§ Work task
When you reach the records below, repeat each one exactly as written.

§ Data excerpts
========================================================================

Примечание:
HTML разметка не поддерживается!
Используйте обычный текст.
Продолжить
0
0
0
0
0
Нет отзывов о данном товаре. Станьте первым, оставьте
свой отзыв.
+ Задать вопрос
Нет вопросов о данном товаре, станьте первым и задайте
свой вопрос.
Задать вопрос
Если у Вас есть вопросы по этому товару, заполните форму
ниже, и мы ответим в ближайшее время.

========================================================================

§ Solution to the exercise
Примечание:
HTML разметка не поддерживается!
Используйте обычный текст.
Продолжить
0
0
0
0
0
Нет отзывов о данном товаре. Станьте первым, оставьте
свой отзыв.
+ Задать вопрос
Нет вопросов о данном товаре, станьте первым и задайте
свой вопрос.
Задать вопрос
Если у Вас есть вопросы по этому товару, заполните форму
ниже, и мы ответим в ближайшее время.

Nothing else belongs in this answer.